En ayant repositionné le groupe comme un champion des sciences de la vie avec des « positions dominantes en santé et nutrition », Werner Baumann, le patron de Bayer, compte bien profiter des « méga-tendances » et croit fermement en la capacité d'innovation du groupe pour « générer de la croissance » et « améliorer la profitabilité ». Les restructurations annoncées sont engagées pour soutenir cette volonté, ajoute-t-il. Toutes les divisions de Bayer devront contribuer à ces développements dans le bon sens. La division Crop Science, d'un chiffre d'affaires attendu de 19,3 Mrds E, cette année, avec l'intégration de Monsanto (9,58 Mrds E en 2017), devrait afficher une croissance moyenne annuelle de 4 % voire au-delà, jusqu'en 2022, notamment grâce à ses futurs produits (75 projets en développement). La marge d'Ebitda avant éléments spéciaux a pour objectif de passer de 23 % à plus de 30 % entre 2018 et 2022. Si, en termes de ventes, la croissance est similaire pour la division Pharmacie, Bayer attend une marge supérieure, passant de 33 %, cette année, à plus de 35 % en 2022, notamment grâce aux promesses du portefeuille de produits en développement et au bon retour sur investissement de l'accroissement des collaborations externes. Le groupe est moins ambitieux pour sa division Santé grand public, avec une croissance des ventes de 3 % à 4 % par an jusqu'en 2022, excepté l'an prochain, avec seulement 1 %. Pour la marge, l'objectif est de relever le niveau pour passer de 21 % actuellement à 24 % à moyen terme.

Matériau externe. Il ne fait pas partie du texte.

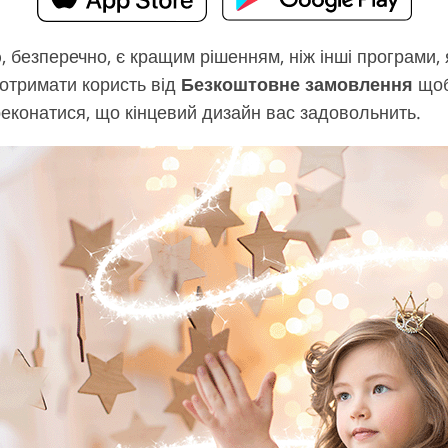
, безперечно, є кращим рішенням, ніж інші програми
 отримати користь від
Безкоштовне замовлення
щоб
реконатися, що кінцевий дизайн вас задовольнить.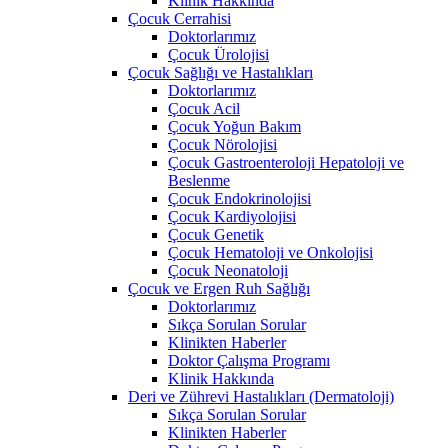
Klinik Hakkında
Çocuk Cerrahisi
Doktorlarımız
Çocuk Ürolojisi
Çocuk Sağlığı ve Hastalıkları
Doktorlarımız
Çocuk Acil
Çocuk Yoğun Bakım
Çocuk Nörolojisi
Çocuk Gastroenteroloji Hepatoloji ve
Beslenme
Çocuk Endokrinolojisi
Çocuk Kardiyolojisi
Çocuk Genetik
Çocuk Hematoloji ve Onkolojisi
Çocuk Neonatoloji
Çocuk ve Ergen Ruh Sağlığı
Doktorlarımız
Sıkça Sorulan Sorular
Klinikten Haberler
Doktor Çalışma Programı
Klinik Hakkında
Deri ve Zührevi Hastalıkları (Dermatoloji)
Sıkça Sorulan Sorular
Klinikten Haberler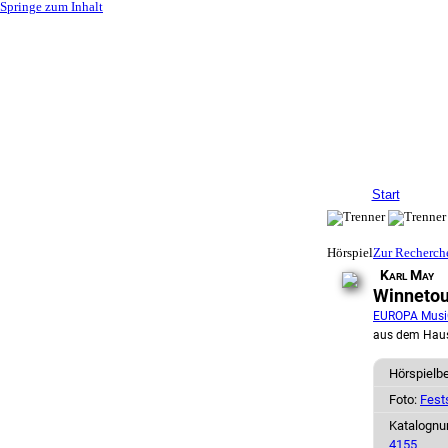
Springe zum Inhalt
Start
Hörspiel
Zur Recherch
Karl May
Winnetou 
EUROPA Musi
aus dem Hau
Hörspielb
Foto:
Fest
Katalogn
4155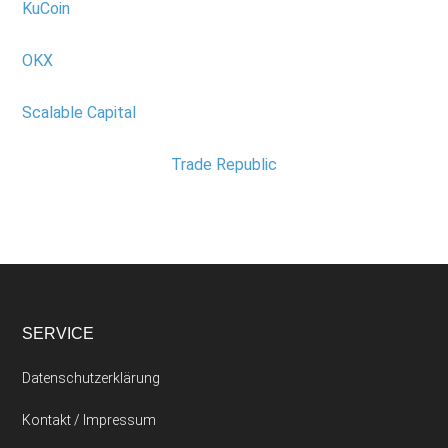
KuCoin
OKX
Scalable Capital
Trade Republic
SERVICE
Datenschutzerklärung
Kontakt / Impressum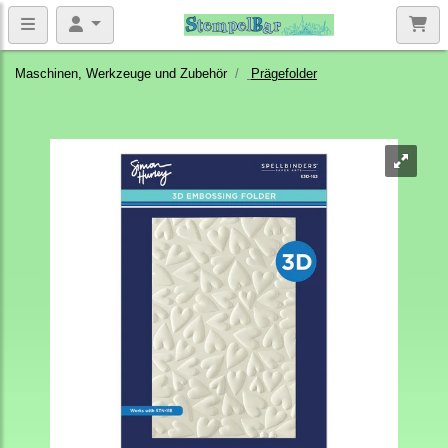
Maschinen, Werkzeuge und Zubehör
Prägefolder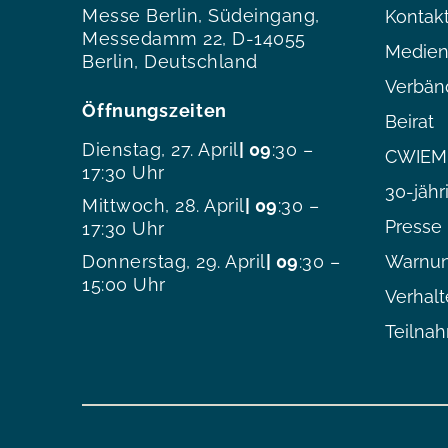
Messe Berlin, Südeingang,
Kontak
Messedamm 22, D-14055
Medien
Berlin, Deutschland
Verbän
Öffnungszeiten
Beirat
Dienstag, 27. April
| 09
:30 –
CWIEME
17:30 Uhr
30-jähr
Mittwoch, 28. April
| 09
:30 –
Presse
17:30 Uhr
Donnerstag, 29. April
| 09
:30 –
Warnun
15:00 Uhr
Verhal
Teilna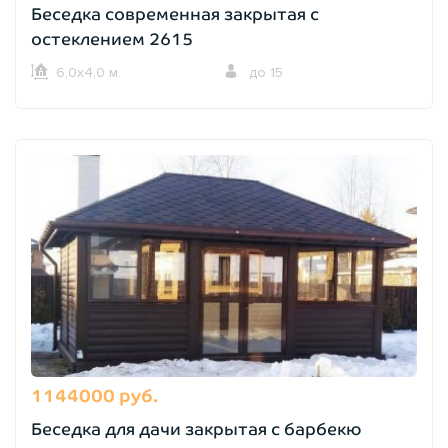
Беседка современная закрытая с
остеклением 2615
6,0х4,0 м.
до 15
1144000 руб.
Беседка для дачи закрытая с барбекю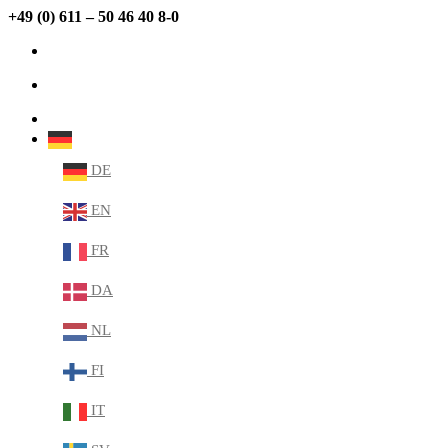
+49 (0) 611 – 50 46 40 8-0
info@sabana.de
MEIN KONTO
DE
DE
EN
FR
DA
NL
FI
IT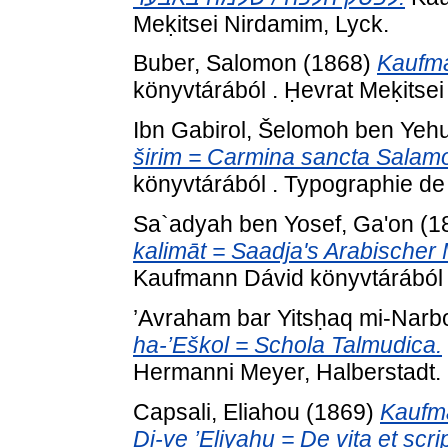
Meḳitsei Nirdamim, Lyck.
Buber, Salomon
(1868)
Kaufma
könyvtárából . Ḥevrat Meḳitsei
Ibn Gabirol, Šelomoh ben Yeh
širim = Carmina sancta Salamo
könyvtárából . Typographie de 
Sa`adyah ben Yosef, Ga'on
(1
kalimāt = Saadja's Arabischer
Kaufmann Dávid könyvtárából 
’Avraham bar Yitsḥaq mi-Nar
ha-’Eškol = Schola Talmudica.
Hermanni Meyer, Halberstadt.
Capsali, Eliahou
(1869)
Kaufma
Di-ve ’Eliyahu = De vita et scri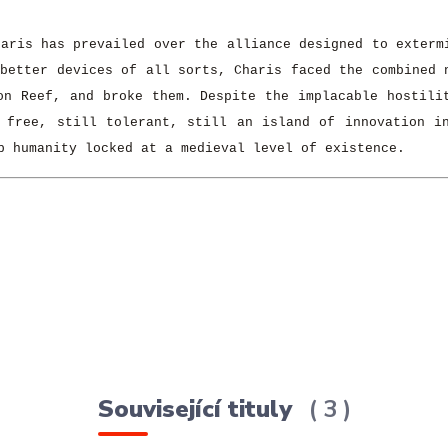
haris has prevailed over the alliance designed to exterm
 better devices of all sorts, Charis faced the combined 
on Reef, and broke them. Despite the implacable hostili
 free, still tolerant, still an island of innovation i
p humanity locked at a medieval level of existence.
Související tituly
3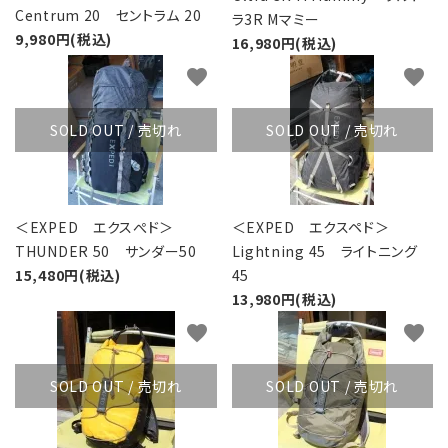
Centrum 20 セントラム 20
ラ3R Mマミー
9,980円(税込)
16,980円(税込)
favorite
favorite
SOLD OUT / 売切れ
SOLD OUT / 売切れ
＜EXPED エクスぺド＞
＜EXPED エクスペド＞
THUNDER 50 サンダー50
Lightning 45 ライトニング
15,480円(税込)
45
13,980円(税込)
favorite
favorite
SOLD OUT / 売切れ
SOLD OUT / 売切れ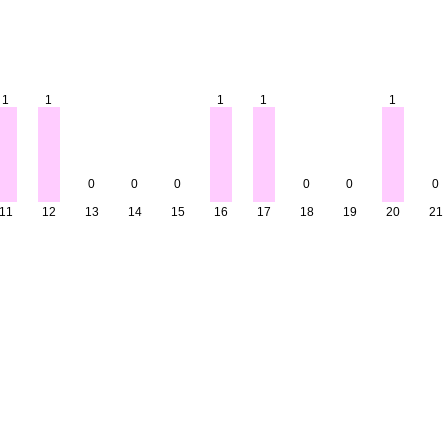
1
1
1
1
1
0
0
0
0
0
0
11
12
13
14
15
16
17
18
19
20
21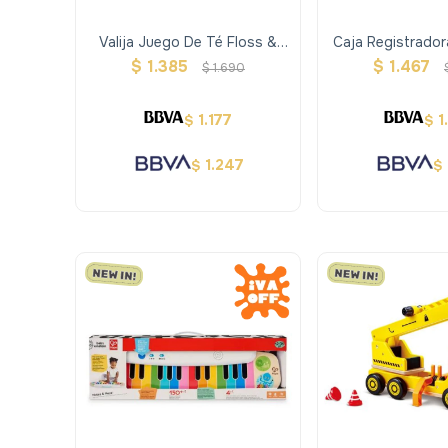
Valija Juego De Té Floss &
Caja Registrado
Rock Hadas Y Unicornios
$
1.385
$
1.467
$
1.690
1.177
1
$
$
1.247
$
$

Entre 2019 et 2022, Bayer attend une augmentation annuelle de 18 % de son flux de trésorerie libre (free cash flow), pour atteindre 23 Mrds E en 2022. Cela permettrait d'améliorer son profil financier, d'augmenter les dividendes pour les actionnaires, et d'alléger la dette. Celle-ci resterait stable en 2019, à 36 Mrds E. L'objectif est de la réduire à une fourchette de 26 à 28 Mrds E en 2022. En termes d'investissements, le groupe allemand envisage d'engager environ 35 Mrds E jusqu'en 2022, dont les deux tiers pour les efforts de R&D et le reste pour les dépenses d'investissement.